By Tony Attwood
PGMO – the organisation that runs refereeing in the Premier League, has generally stuck to its view that refereeing accuracy is around 98% to 99%.
For example on 13 August 2013 the Daily Mail ran a piece on referees which says, “According to the Premier League, 99 percent of offside decisions are correct, for the third season running. They also claim that 98.6 percent of decisions made in the penalty area are accurate.
“The assistant referee makes on average 50 decisions each game; 45 of these are pure offside judgments, with four of these resulting in offside flags. Their accuracy? Again, a staggering 98 percent.”
This figure became a little challenging when on 8 January 2018 the Guardian announced that Mike Riley had said that while Video Assistant Referees are not intended to make refereeing decisions 100% accurate, the game’s newest technological innovation will be viewed positively if it leads to a 2% reduction in errors by officials.”
Which would have made referees between 100% and 100.6% accurate.
This is not only impossible but contradicts the evidence.
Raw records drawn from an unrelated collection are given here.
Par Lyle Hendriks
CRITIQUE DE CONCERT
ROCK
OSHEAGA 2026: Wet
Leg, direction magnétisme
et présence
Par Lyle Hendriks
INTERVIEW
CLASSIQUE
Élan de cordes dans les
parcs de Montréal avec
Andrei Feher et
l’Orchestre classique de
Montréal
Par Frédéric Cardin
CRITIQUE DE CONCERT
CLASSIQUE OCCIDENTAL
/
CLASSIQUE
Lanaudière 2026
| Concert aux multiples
Ignacio Palacios-Huerta, was on the board of Athletic Bilbao for seven years and is professor of management, economics and strategy at the London School of Economics, and he wrote the report in the Review of Economics and Statistics (Volume 87 | Issue 2 | May 2005 p.208-216 if you are currently doing a PhD and want to look it up) into Favouritism under Social Pressure.
He started by looking at what happened in time added on in La Liga matches and found that when a home team was ahead by a single goal, the referee allowed almost 30% less additional time than average.
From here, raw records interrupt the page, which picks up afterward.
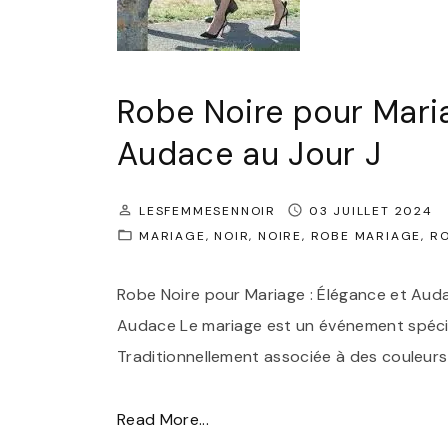
m
p
o
Robe Noire pour Maria
r
Audace au Jour J
e
l
l
LESFEMMESENNOIR
03 JUILLET 2024
MARIAGE
NOIR
NOIRE
ROBE MARIAGE
R
e
:
Robe Noire pour Mariage : Élégance et Aud
S
Audace Le mariage est un événement spécial
u
Traditionnellement associée à des couleurs c
b
l
"
Read More...
i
However, if the home team was behind by a single goal the referee added on 35% more time than average. And there was more, for the larger the crowd, the more biased the referee.
Furthermore, when the away team scored in time added on then time was added onto the time added on – but even this was variable. Referees were shown to end the game more quickly if the home team scored – responding to the whistling of the crowd.
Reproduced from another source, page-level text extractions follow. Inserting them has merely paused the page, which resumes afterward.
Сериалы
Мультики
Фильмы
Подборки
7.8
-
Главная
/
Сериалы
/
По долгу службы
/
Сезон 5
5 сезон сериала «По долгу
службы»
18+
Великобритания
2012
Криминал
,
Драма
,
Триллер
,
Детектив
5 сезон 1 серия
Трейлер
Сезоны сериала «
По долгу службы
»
The academic study then goes on to see which two teams benefitted from this refereeing bias. They were… Real Madrid and Barcelona and Real Madrid.
There was another study of this type conducted in the 2006/7 season in Serie A wherein various clubs had to play in empty stadia following serious crowd incidents. Here the significant crowd influence on the referee was removed and the home advantage with fouls, yellow cards and red cards awarded against the away side all reduced significantly.
Thus the argument made by Brighton directors recently that playing games at neutral stadia with no crowd would be unfair because smaller clubs benefit from their home advantage. That they do – but not necessarily for the reason that Brighton said. It is not because of the effect of the small ground and crowd noise on the away players, but its effect upon referees who can be influenced by the crowd.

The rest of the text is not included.